→ **What the task requires**
Without including any pictures, copy each entry below exactly.

Extracted page text data
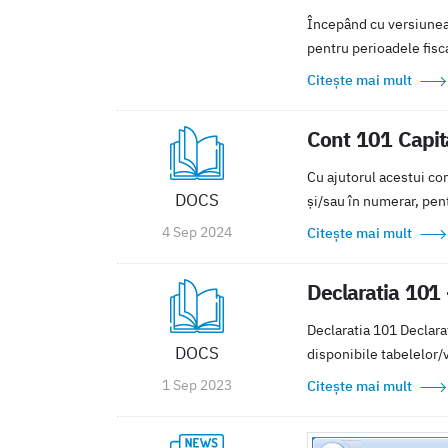
Începând cu versiunea 
pentru perioadele fisc
Citește mai mult
Cont 101 Capit
Cu ajutorul acestui con
DOCS
și/sau în numerar, pent
4 Sep 2024
Citește mai mult
Declaratia 101 
Declaratia 101 Declara
DOCS
disponibile tabelelor/v
1 Sep 2023
Citește mai mult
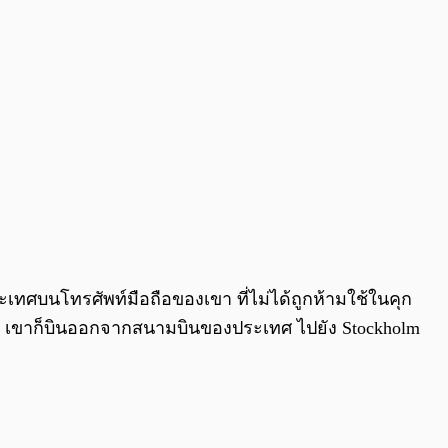
ะเทศบนโทรศัพท์มือถือของเขา ที่ไม่ได้ถูกห้ามใช้ในคุก
 ได้ เขาก็บินออกจากสนามบินของประเทศ ไปยัง Stockholm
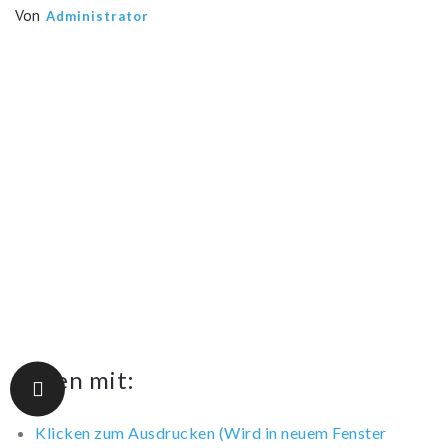
Von
Administrator
Teilen mit:
Klicken zum Ausdrucken (Wird in neuem Fenster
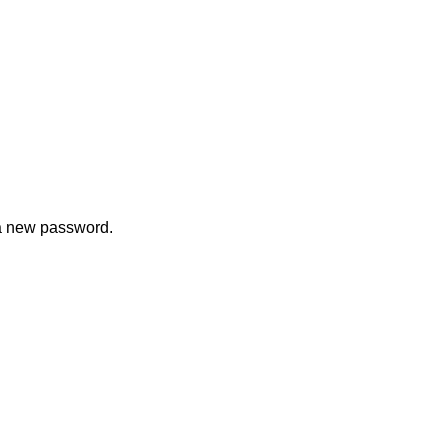
 a new password.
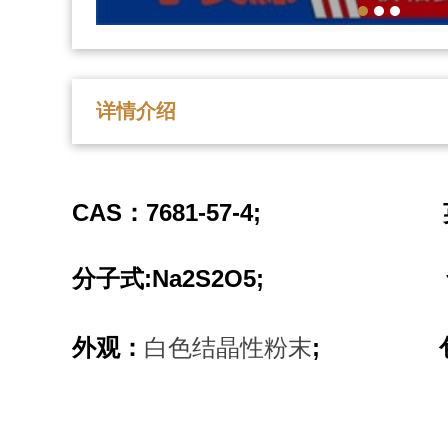
详情介绍
CAS
7681-57-4;
：
:Na2S2O5;
分子式
白色结晶性粉末
;
外观：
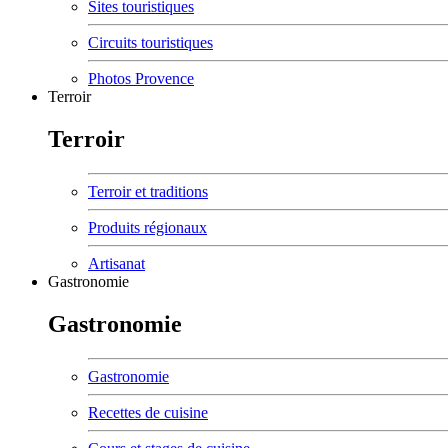
Sites touristiques
Circuits touristiques
Photos Provence
Terroir
Terroir
Terroir et traditions
Produits régionaux
Artisanat
Gastronomie
Gastronomie
Gastronomie
Recettes de cuisine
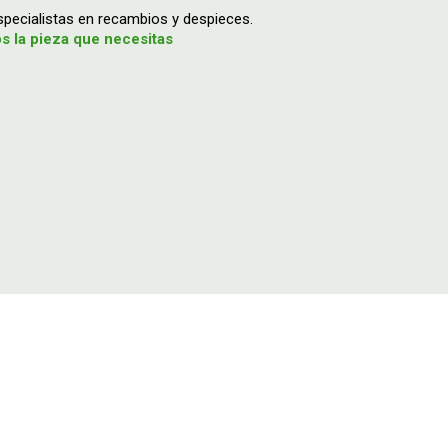
ecialistas en recambios y despieces.
 la pieza que necesitas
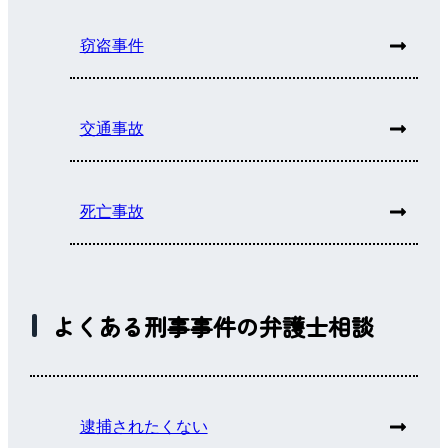
窃盗事件
交通事故
死亡事故
よくある刑事事件の弁護士相談
逮捕されたくない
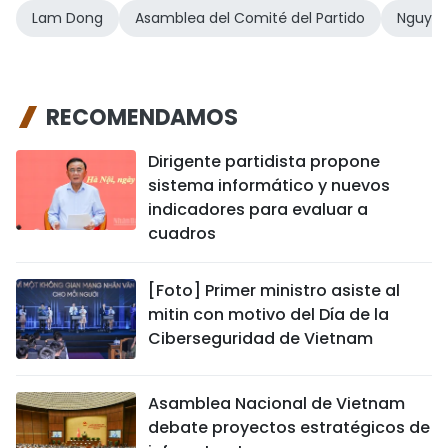
Lam Dong
Asamblea del Comité del Partido
Nguyen
RECOMENDAMOS
Dirigente partidista propone
sistema informático y nuevos
indicadores para evaluar a
cuadros
[Foto] Primer ministro asiste al
mitin con motivo del Día de la
Ciberseguridad de Vietnam
Asamblea Nacional de Vietnam
debate proyectos estratégicos de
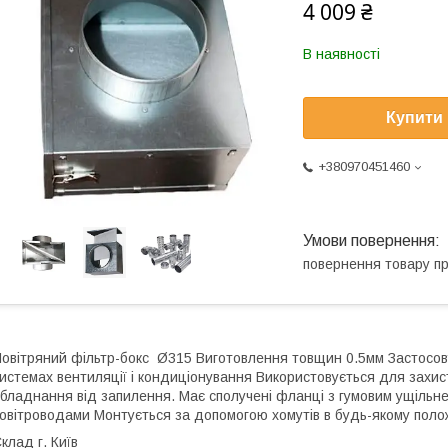
4 009 ₴
В наявності
Купити
+380970451460
повернення товару п
овітряний фільтр-бокс Ø315 Виготовлення товщин 0.5мм Застосов
истемах вентиляції і кондиціонування Використовується для захис
бладнання від запилення. Має сполучені фланці з гумовим ущільн
овітроводами Монтується за допомогою хомутів в будь-якому поло
клад г. Київ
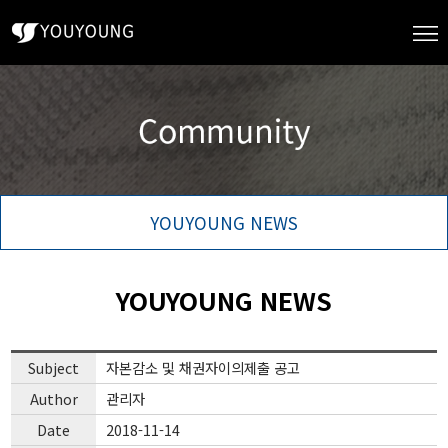
YOUYOUNG NEWS
YOUYOUNG NEWS
Subject
자본감소 및 채권자이의제출 공고
Author
관리자
Date
2018-11-14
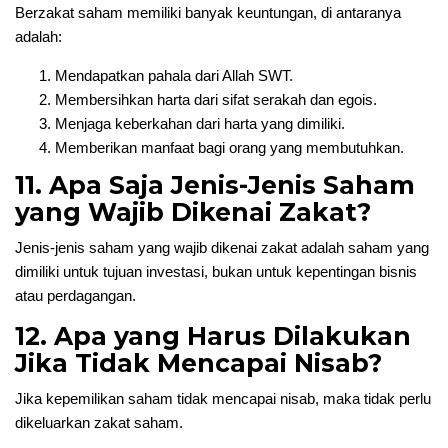
Berzakat saham memiliki banyak keuntungan, di antaranya
adalah:
Mendapatkan pahala dari Allah SWT.
Membersihkan harta dari sifat serakah dan egois.
Menjaga keberkahan dari harta yang dimiliki.
Memberikan manfaat bagi orang yang membutuhkan.
11. Apa Saja Jenis-Jenis Saham
yang Wajib Dikenai Zakat?
Jenis-jenis saham yang wajib dikenai zakat adalah saham yang
dimiliki untuk tujuan investasi, bukan untuk kepentingan bisnis
atau perdagangan.
12. Apa yang Harus Dilakukan
Jika Tidak Mencapai Nisab?
Jika kepemilikan saham tidak mencapai nisab, maka tidak perlu
dikeluarkan zakat saham.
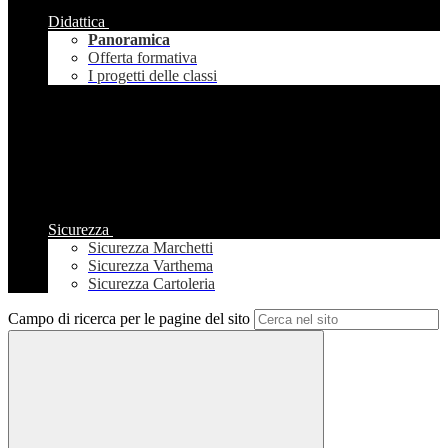
Didattica
Panoramica
Offerta formativa
I progetti delle classi
Sicurezza
Sicurezza Marchetti
Sicurezza Varthema
Sicurezza Cartoleria
Campo di ricerca per le pagine del sito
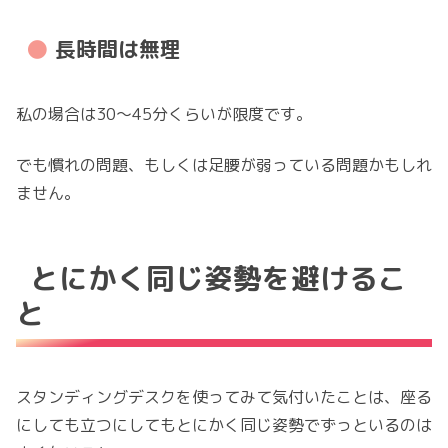
長時間は無理
私の場合は30〜45分くらいが限度です。
でも慣れの問題、もしくは足腰が弱っている問題かもしれ
ません。
とにかく同じ姿勢を避けるこ
と
スタンディングデスクを使ってみて気付いたことは、座る
にしても立つにしてもとにかく同じ姿勢でずっといるのは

→ **Answer**
Începând cu versiunea 
pentru perioadele fisc
Citește mai mult
Cont 101 Capit
Cu ajutorul acestui con
DOCS
și/sau în numerar, pent
4 Sep 2024
Citește mai mult
Declaratia 101 
Declaratia 101 Declara
DOCS
disponibile tabelelor/v
1 Sep 2023
Citește mai mult
ะเทศบนโทรศัพท์มือถือของเขา ที่ไม่ได้ถูกห้ามใช้ในคุก
 ได้ เขาก็บินออกจากสนามบินของประเทศ ไปยัง Stockholm
Von
Administrator
Teilen mit:
Klicken zum Ausdrucken (Wird in neuem Fenster
 a new password.
详情介绍
CAS
7681-57-4;
：
:Na2S2O5;
分子式
白色结晶性粉末
;
外观：
Sites touristiques
Circuits touristiques
Photos Provence
Terroir
Terroir
Terroir et traditions
Produits régionaux
Artisanat
Gastronomie
Gastronomie
Gastronomie
Recettes de cuisine
ecialistas en recambios y despieces.
 la pieza que necesitas
窃盗事件
交通事故
死亡事故
よくある刑事事件の弁護士相談
逮捕されたくない
Lam Dong
Asamblea del Comité del Partido
Nguyen
RECOMENDAMOS
Dirigente partidista propone
sistema informático y nuevos
indicadores para evaluar a
cuadros
[Foto] Primer ministro asiste al
mitin con motivo del Día de la
Ciberseguridad de Vietnam
Asamblea Nacional de Vietnam
debate proyectos estratégicos de
4 009 ₴
В наявності
Купити
+380970451460
повернення товару п
овітряний фільтр-бокс Ø315 Виготовлення товщин 0.5мм Застосов
истемах вентиляції і кондиціонування Використовується для захис
бладнання від запилення. Має сполучені фланці з гумовим ущільн
овітроводами Монтується за допомогою хомутів в будь-якому поло
клад г. Київ
YOUYOUNG NEWS
YOUYOUNG NEWS
Subject
자본감소 및 채권자이의제출 공고
Author
관리자
Date
2018-11-14
Berzakat saham memiliki banyak keuntungan, di antaranya
adalah:
Mendapatkan pahala dari Allah SWT.
Membersihkan harta dari sifat serakah dan egois.
Menjaga keberkahan dari harta yang dimiliki.
Memberikan manfaat bagi orang yang membutuhkan.
11. Apa Saja Jenis-Jenis Saham
yang Wajib Dikenai Zakat?
Jenis-jenis saham yang wajib dikenai zakat adalah saham yang
dimiliki untuk tujuan investasi, bukan untuk kepentingan bisnis
atau perdagangan.
12. Apa yang Harus Dilakukan
Jika Tidak Mencapai Nisab?
Jika kepemilikan saham tidak mencapai nisab, maka tidak perlu
dikeluarkan zakat saham.
Didattica
Panoramica
Offerta formativa
I progetti delle classi
Sicurezza
Sicurezza Marchetti
Sicurezza Varthema
Sicurezza Cartoleria
Campo di ricerca per le pagine del sito
長時間は無理
私の場合は30〜45分くらいが限度です。
でも慣れの問題、もしくは足腰が弱っている問題かもしれ
ません。
とにかく同じ姿勢を避けるこ
と
スタンディングデスクを使ってみて気付いたことは、座る
にしても立つにしてもとにかく同じ姿勢でずっといるのは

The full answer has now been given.